Notes on Day 1 of 2023 AdventJS Challenge

I recently attended React Day Berlin and Miguel Ángel Durán gave a shoutout to the AdventJS challenge which interested me to try and as an excuse to add more posts in this blog of mine.

Miguel Ángel Durán

Table of Contents

Challenge

Day 1 starts with a bang with a duplicate search problem:

Find the first identification number that has been repeated, where the second occurrence has the smallest index!

In other words, if there is more than one repeated number, you must return the number whose second occurrence appears first in the list. If there are no repeated numbers, return -1.

I have encountered a lot of these integrated in my JS bootcamps and several frontend developer application exams and I think this is a classic staple for any developer to solve.

Solution

The way I solved it is to save all repeated digits in order of appearance and return the first element from this list:

function findFirstRepeated(gifts: Array<number>) {
  const duplicates = gifts.filter(
    (item, index) => gifts.indexOf(item) !== index
  );
  return duplicates.length ? duplicates[0] : -1;
}

Lessons Learned

Array.prototype.filter()

I decided to use good old filter to extract all elements that are not unique in the array.

Normally in order to get all unique elements in an array, we use the criteria to just get all items with the same index as the current one.

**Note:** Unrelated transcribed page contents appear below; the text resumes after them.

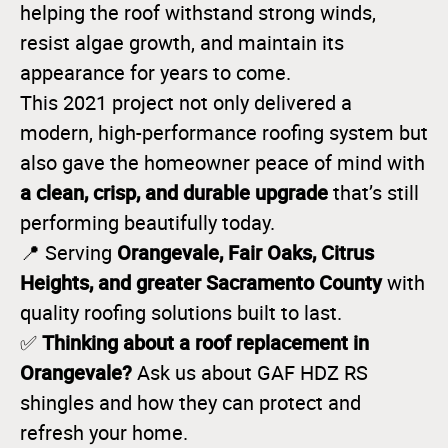
helping the roof withstand strong winds,
resist algae growth, and maintain its
appearance for years to come.
This 2021 project not only delivered a
modern, high-performance roofing system but
also gave the homeowner peace of mind with
a clean, crisp, and durable upgrade
that’s still
performing beautifully today.
Orangevale, Fair Oaks, Citrus
📍 Serving
Heights, and greater Sacramento County
with
quality roofing solutions built to last.
Thinking about a roof replacement in
✅
Orangevale?
Ask us about GAF HDZ RS
shingles and how they can protect and
refresh your home.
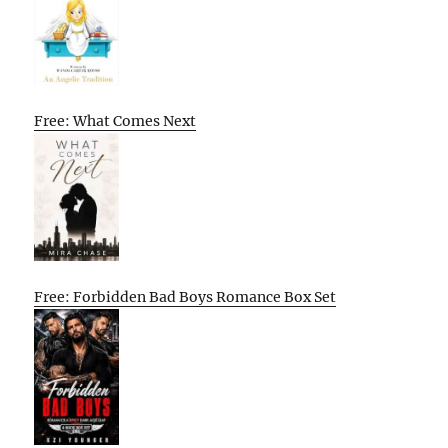
Free: What Comes Next
Free: Forbidden Bad Boys Romance Box Set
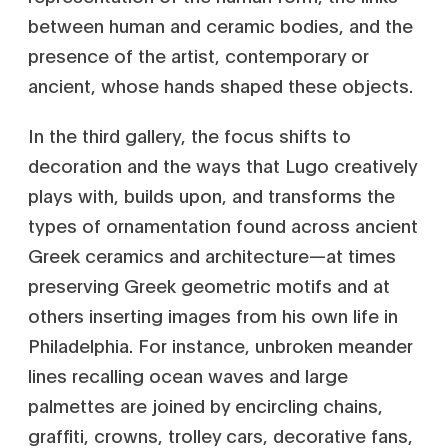
between human and ceramic bodies, and the
presence of the artist, contemporary or
ancient, whose hands shaped these objects.
In the third gallery, the focus shifts to
decoration and the ways that Lugo creatively
plays with, builds upon, and transforms the
types of ornamentation found across ancient
Greek ceramics and architecture—at times
preserving Greek geometric motifs and at
others inserting images from his own life in
Philadelphia. For instance, unbroken meander
lines recalling ocean waves and large
palmettes are joined by encircling chains,
graffiti, crowns, trolley cars, decorative fans,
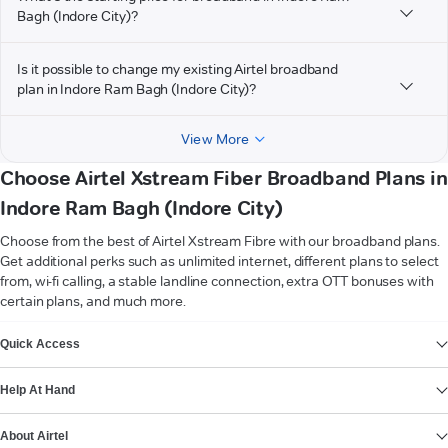
Bagh (Indore City)?
Is it possible to change my existing Airtel broadband
plan in Indore Ram Bagh (Indore City)?
View More
Choose Airtel Xstream Fiber Broadband Plans in
Indore Ram Bagh (Indore City)
Choose from the best of Airtel Xstream Fibre with our broadband plans.
Get additional perks such as unlimited internet, different plans to select
from, wi-fi calling, a stable landline connection, extra OTT bonuses with
certain plans, and much more.
VIEW MORE
Quick Access
Help At Hand
About Airtel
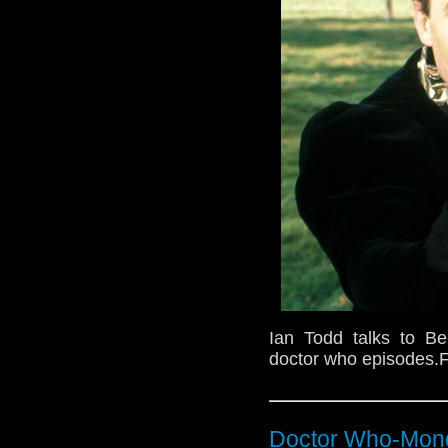
Ian Todd talks to B
doctor who episodes.F
Doctor Who-Mond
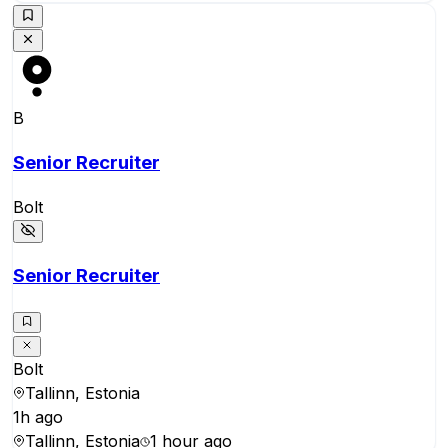
B
Senior Recruiter
Bolt
Senior Recruiter
Bolt
Tallinn, Estonia
1h ago
Tallinn, Estonia
1 hour ago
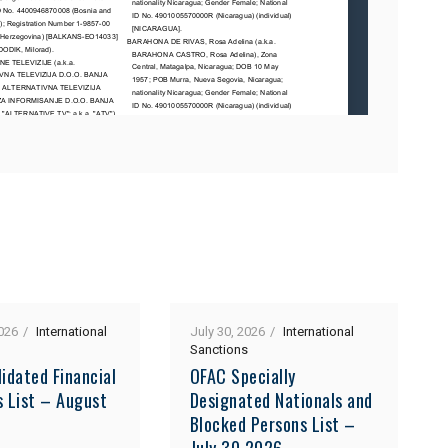
026
International
July 30, 2026
International
Sanctions
idated Financial
OFAC Specially
s List – August
Designated Nationals and
Blocked Persons List –
July 30 2026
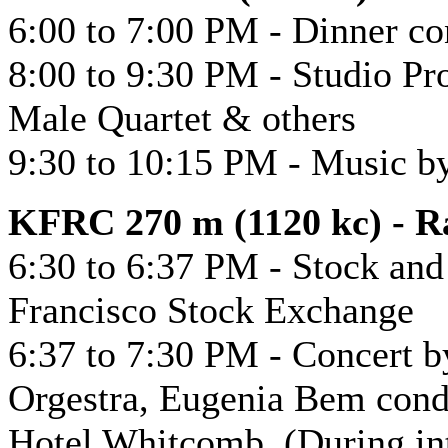
6:00 to 7:00 PM - Dinner c
8:00 to 9:30 PM - Studio P
Male Quartet & others
9:30 to 10:15 PM - Music b
KFRC 270 m (1120 kc) - Ra
6:30 to 6:37 PM - Stock an
Francisco Stock Exchange
6:37 to 7:30 PM - Concert 
Orgestra, Eugenia Bem condu
Hotel Whitcomb. (During int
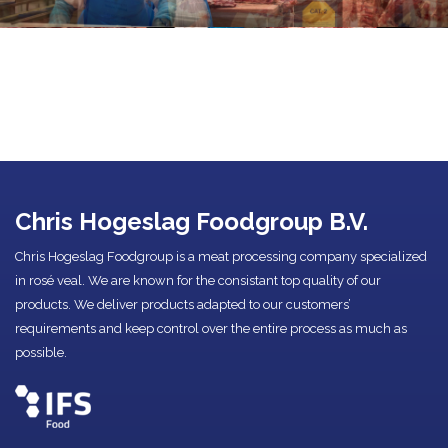
Chris Hogeslag Foodgroup B.V.
Chris Hogeslag Foodgroup is a meat processing company specialized
in rosé veal. We are known for the consistant top quality of our
products. We deliver products adapted to our customers’
requirements and keep control over the entire process as much as
possible.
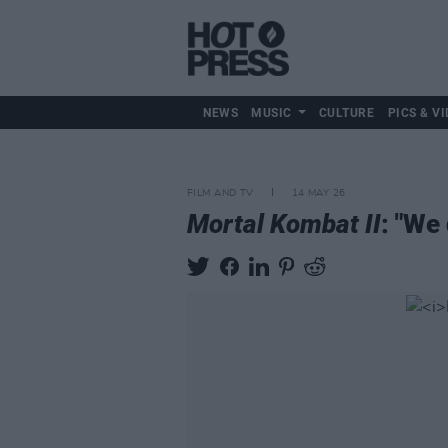
NEWS
MUSIC
CULTURE
PICS & VI
FILM AND TV
14 MAY 26
Mortal Kombat II
: "We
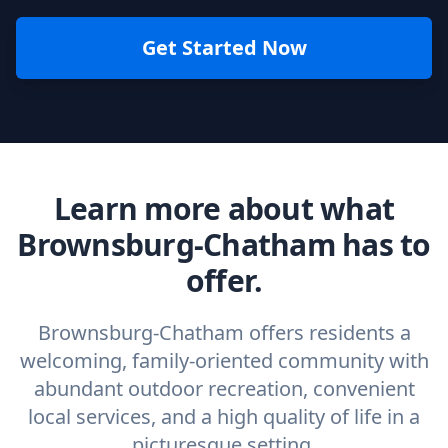
Get Started Now
Learn more about what
Brownsburg-Chatham has to
offer.
Brownsburg-Chatham offers residents a
welcoming, family‑oriented community with
abundant outdoor recreation, convenient
local services, and a high quality of life in a
picturesque setting.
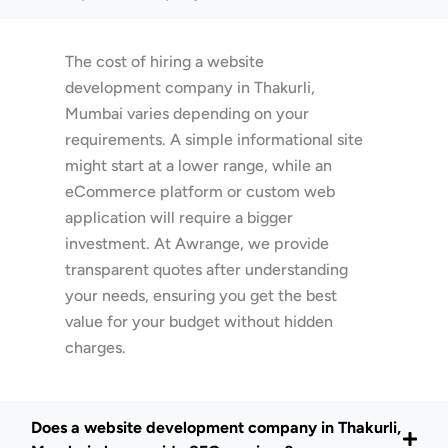
The cost of hiring a website
development company in Thakurli,
Mumbai varies depending on your
requirements. A simple informational site
might start at a lower range, while an
eCommerce platform or custom web
application will require a bigger
investment. At Awrange, we provide
transparent quotes after understanding
your needs, ensuring you get the best
value for your budget without hidden
charges.
Does a website development company in Thakurli,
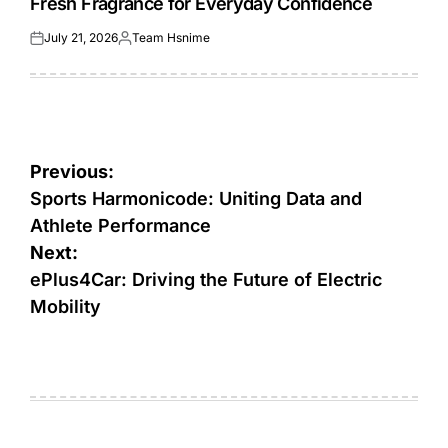
Fresh Fragrance for Everyday Confidence
July 21, 2026
Team Hsnime
Posted
Posted
on
by
Post
Previous:
navigation
Sports Harmonicode: Uniting Data and
Athlete Performance
Next:
ePlus4Car: Driving the Future of Electric
Mobility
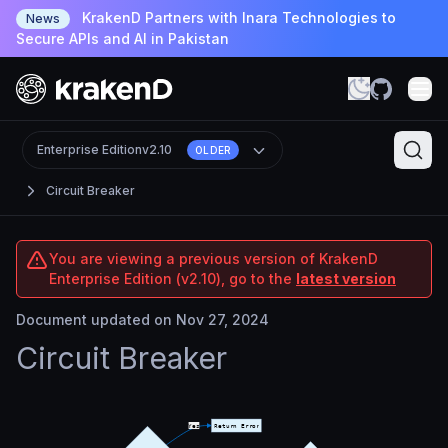
KrakenD Partners with Inara Technologies to
News
Secure APIs and AI in Pakistan
Enterprise Edition
v2.10
OLDER
Circuit Breaker
You are viewing a previous version of KrakenD
Enterprise Edition (v2.10), go to the
latest version
Document updated on Nov 27, 2024
Circuit Breaker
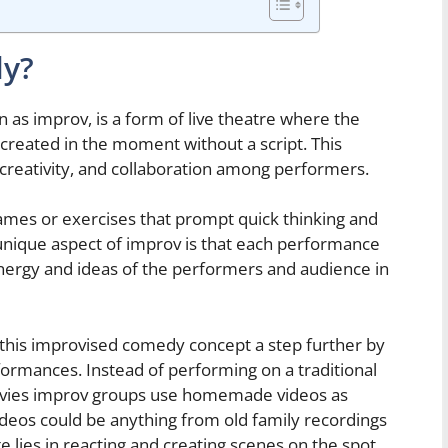
dy?
s improv, is a form of live theatre where the
e created in the moment without a script. This
 creativity, and collaboration among performers.
ames or exercises that prompt quick thinking and
nique aspect of improv is that each performance
e energy and ideas of the performers and audience in
 this improvised comedy concept a step further by
formances. Instead of performing on a traditional
movies improv groups use homemade videos as
ideos could be anything from old family recordings
e lies in reacting and creating scenes on the spot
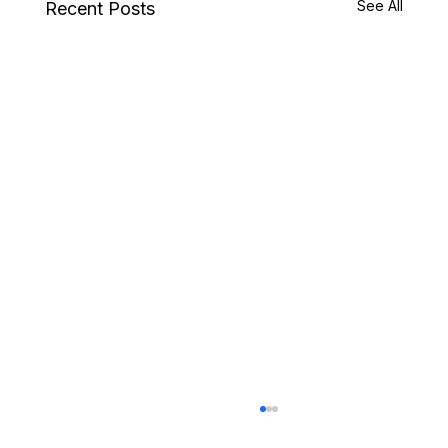
See All
Recent Posts
Choosing Land for a Luxury Home in Coeur
d’Alene or North Idaho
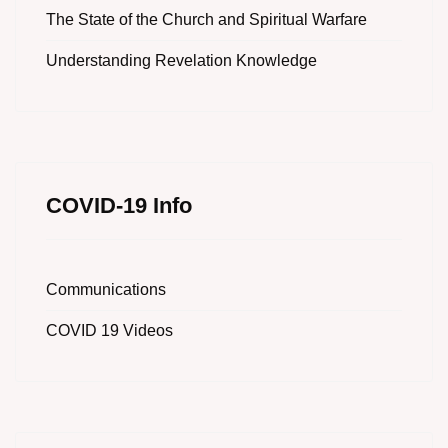
The State of the Church and Spiritual Warfare
Understanding Revelation Knowledge
COVID-19 Info
Communications
COVID 19 Videos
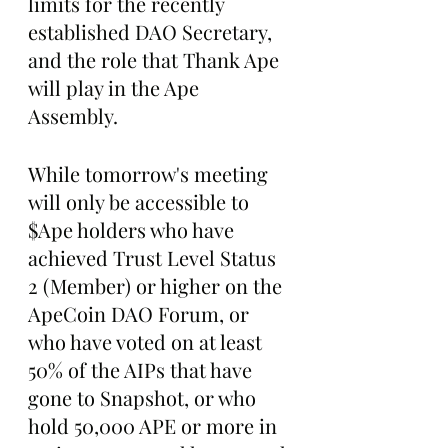
limits for the recently 
established DAO Secretary, 
and the role that Thank Ape 
will play in the Ape 
Assembly. 
While tomorrow's meeting 
will only be accessible to 
$Ape holders who have 
achieved Trust Level Status 
2 (Member) or higher on the 
ApeCoin DAO Forum, or 
who have voted on at least 
50% of the AIPs that have 
gone to Snapshot, or who 
hold 50,000 APE or more in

myArray.filter((item, index) => myArray.indexOf(item) === index)

The way indexOf works is helpful here because it only returns the index of the first existence of the given item if available, otherwise -1.

So in reverse we get the duplicated items instead:

myArray.filter((item, index) => myArray.indexOf(item) !== index)

Array.prototype.indexOf()

It is an important tool here as mentioned because it always returns the first instance of an item in an array.